Friday night we had our office Christmas party. We went to a restaurant which Hubby and I have decided we will not go to again, by choice. It was not bad. It just wasn't that good. First of all, there was very little "normal" stuff on the menu. When there is a lack of normal food on the menu, one should always choose the steak. This is a lesson I am forced to learn over and over and over again. I ordered the chicken lasagne. Would have been good had the spinach not out-numbered the noodles and chicken. I ate some of it. The bread was good. Our basic feelings were that the food was fine, but didn't knock our socks off which it should have because of the price. Fortunately, we weren't paying :) After the meal we had dessert at one of the attorney's houses. Good dessert. Better than the expensive meal. Then we played a game which was a great deal of fun. Hubby didn't like it, but that is because he did not win.
Saturday morning I had Bible study which was enjoyable. We had quite a discussion. We are really enjoying our book ("Boundaries"). Lots of challening, thought-provoking topics. After the Bible study I got my haircut. I kept putting this off thinking, just when I schedule it that's when I will have to cancel because I will have the baby. Imagine my disappointment when I made it to my hair appointment. My hairstylist asked me how much time I have left. When I said 6 days I got another one of those everybody-freeze-and-stare reactions. Good stuff. I got a haircut that I actually really really like.
Sunday was a pretty normal day. There was a collective sigh of disappointment and pity when I walked in the door. I lost count of the number of times people said "You're still here!" Clearly. I know that they mean well and I appreciate their concern.

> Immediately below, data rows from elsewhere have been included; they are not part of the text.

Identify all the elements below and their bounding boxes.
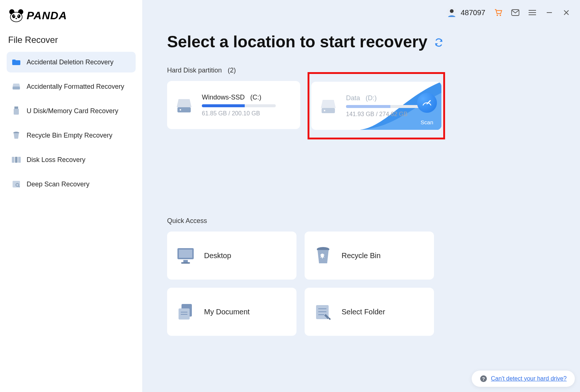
svg-rect-31 bbox=[322, 108, 335, 113]
hdd-icon bbox=[175, 96, 193, 114]
partition-card-c[interactable]: Windows-SSD (C:) 61.85 GB / 200.10 GB bbox=[167, 81, 300, 129]
partition-info: Data (D:) 141.93 GB / 274.62 GB bbox=[346, 94, 420, 118]
partition-title: Data (D:) bbox=[346, 94, 420, 102]
svg-rect-8 bbox=[13, 87, 20, 89]
quick-access-row: Desktop Recycle Bin My Document bbox=[167, 232, 556, 336]
partition-size: 141.93 GB / 274.62 GB bbox=[346, 111, 420, 118]
trash-big-icon bbox=[313, 246, 333, 265]
svg-point-5 bbox=[14, 16, 14, 16]
qa-card-recycle-bin[interactable]: Recycle Bin bbox=[305, 232, 434, 280]
qa-label: Desktop bbox=[204, 251, 231, 260]
cart-icon[interactable] bbox=[494, 9, 502, 17]
svg-point-19 bbox=[450, 9, 454, 13]
main: 487097 Select a location to start recove… bbox=[143, 0, 580, 392]
folder-icon bbox=[12, 58, 21, 67]
partition-icon bbox=[12, 155, 21, 164]
partition-letter: (C:) bbox=[250, 94, 261, 101]
usb-icon bbox=[12, 107, 21, 115]
partition-letter: (D:) bbox=[366, 94, 377, 102]
usage-bar bbox=[346, 105, 420, 108]
drive-icon bbox=[12, 82, 21, 91]
panda-icon bbox=[9, 9, 24, 22]
logo: PANDA bbox=[7, 6, 136, 30]
brand-text: PANDA bbox=[27, 9, 67, 22]
sidebar-section-title: File Recover bbox=[7, 30, 136, 52]
partition-name: Data bbox=[346, 94, 360, 102]
sidebar-item-label: Accidental Deletion Recovery bbox=[27, 58, 113, 66]
user-id: 487097 bbox=[461, 9, 485, 17]
svg-rect-37 bbox=[181, 262, 190, 264]
svg-point-30 bbox=[180, 109, 181, 111]
scan-icon bbox=[12, 180, 21, 189]
hdd-count: (2) bbox=[228, 67, 236, 74]
sidebar-item-formatted[interactable]: Accidentally Formatted Recovery bbox=[7, 76, 136, 97]
page-title: Select a location to start recovery bbox=[167, 33, 556, 51]
quick-access-title: Quick Access bbox=[167, 217, 556, 225]
quick-access-section: Quick Access Desktop Recycle Bin bbox=[167, 217, 556, 336]
qa-label: My Document bbox=[204, 308, 250, 316]
refresh-icon[interactable] bbox=[434, 33, 444, 51]
help-link-text: Can't detect your hard drive? bbox=[491, 375, 567, 382]
user-box[interactable]: 487097 bbox=[447, 7, 485, 18]
sidebar-item-label: Disk Loss Recovery bbox=[27, 156, 85, 164]
svg-rect-35 bbox=[179, 250, 192, 258]
trash-icon bbox=[12, 131, 21, 140]
gauge-icon bbox=[421, 97, 433, 108]
help-icon: ? bbox=[480, 375, 487, 382]
sidebar-item-label: Deep Scan Recovery bbox=[27, 180, 89, 188]
svg-text:?: ? bbox=[482, 376, 485, 382]
qa-label: Select Folder bbox=[342, 308, 385, 316]
svg-rect-14 bbox=[18, 157, 21, 163]
docs-icon bbox=[176, 302, 195, 321]
sidebar-item-label: U Disk/Memory Card Recovery bbox=[27, 107, 118, 115]
sidebar-item-label: Accidentally Formatted Recovery bbox=[27, 83, 124, 91]
hdd-icon bbox=[319, 97, 337, 115]
sidebar-item-disk-loss[interactable]: Disk Loss Recovery bbox=[7, 149, 136, 170]
svg-rect-9 bbox=[14, 107, 18, 109]
page-title-text: Select a location to start recovery bbox=[167, 33, 427, 51]
size-total: 200.10 GB bbox=[232, 110, 260, 116]
partition-info: Windows-SSD (C:) 61.85 GB / 200.10 GB bbox=[202, 94, 276, 117]
sidebar-item-deep-scan[interactable]: Deep Scan Recovery bbox=[7, 174, 136, 195]
svg-point-21 bbox=[500, 15, 501, 16]
mail-icon[interactable] bbox=[511, 9, 519, 17]
close-icon[interactable] bbox=[562, 9, 570, 17]
help-link[interactable]: ? Can't detect your hard drive? bbox=[472, 371, 575, 387]
qa-label: Recycle Bin bbox=[342, 251, 381, 260]
svg-point-20 bbox=[496, 15, 498, 16]
size-used: 141.93 GB bbox=[346, 111, 374, 117]
scan-button[interactable] bbox=[417, 93, 437, 113]
svg-rect-10 bbox=[14, 109, 19, 115]
partition-card-d-highlighted[interactable]: Data (D:) 141.93 GB / 274.62 GB bbox=[308, 72, 445, 139]
qa-card-desktop[interactable]: Desktop bbox=[167, 232, 296, 280]
svg-rect-12 bbox=[12, 157, 14, 163]
scan-label: Scan bbox=[421, 119, 433, 125]
qa-card-select-folder[interactable]: Select Folder bbox=[305, 288, 434, 336]
menu-icon[interactable] bbox=[528, 9, 536, 17]
avatar-icon bbox=[447, 7, 457, 18]
svg-rect-29 bbox=[177, 107, 191, 112]
minimize-icon[interactable] bbox=[545, 9, 553, 17]
partition-name: Windows-SSD bbox=[202, 94, 245, 101]
svg-point-7 bbox=[16, 18, 17, 19]
monitor-icon bbox=[176, 246, 195, 265]
sidebar: PANDA File Recover Accidental Deletion R… bbox=[0, 0, 143, 392]
partition-size: 61.85 GB / 200.10 GB bbox=[202, 110, 276, 117]
svg-rect-36 bbox=[183, 260, 188, 262]
hdd-section-label: Hard Disk partition bbox=[167, 67, 222, 74]
svg-rect-13 bbox=[15, 157, 18, 163]
qa-card-my-document[interactable]: My Document bbox=[167, 288, 296, 336]
partition-title: Windows-SSD (C:) bbox=[202, 94, 276, 101]
partition-card-d[interactable]: Data (D:) 141.93 GB / 274.62 GB bbox=[311, 82, 441, 130]
content: Select a location to start recovery Hard… bbox=[143, 25, 580, 351]
sidebar-item-label: Recycle Bin Empty Recovery bbox=[27, 132, 112, 139]
svg-point-6 bbox=[18, 16, 19, 16]
nav-list: Accidental Deletion Recovery Accidentall… bbox=[7, 52, 136, 195]
svg-point-32 bbox=[324, 110, 325, 111]
svg-point-2 bbox=[10, 12, 22, 22]
sidebar-item-accidental-deletion[interactable]: Accidental Deletion Recovery bbox=[7, 52, 136, 72]
folder-edit-icon bbox=[313, 302, 333, 321]
sidebar-item-recycle-bin[interactable]: Recycle Bin Empty Recovery bbox=[7, 125, 136, 146]
sidebar-item-usb[interactable]: U Disk/Memory Card Recovery bbox=[7, 101, 136, 121]
size-used: 61.85 GB bbox=[202, 110, 227, 116]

And now I am back at work for my official last week of work. Due to doctor's orders and the imminent arrival of Baby, it was best to set an end date. Friday will be my last day of work (for ten weeks at least). This has given me a great deal of peace because last week, every single night I would prepare my desk for my departure. I was growing wearing of writing sticky notes on everything and putting all kinds of things "away". While it could still happen before Friday (and trust me, I am fine with it if it does), I now have something to plan on and that makes me feel better for some reason. Its probably part of my obsessive need to have everything in life planned and scripted. And this whole 'next step' will be quite a change for me because I have heard that babies don't come with instruction manuals.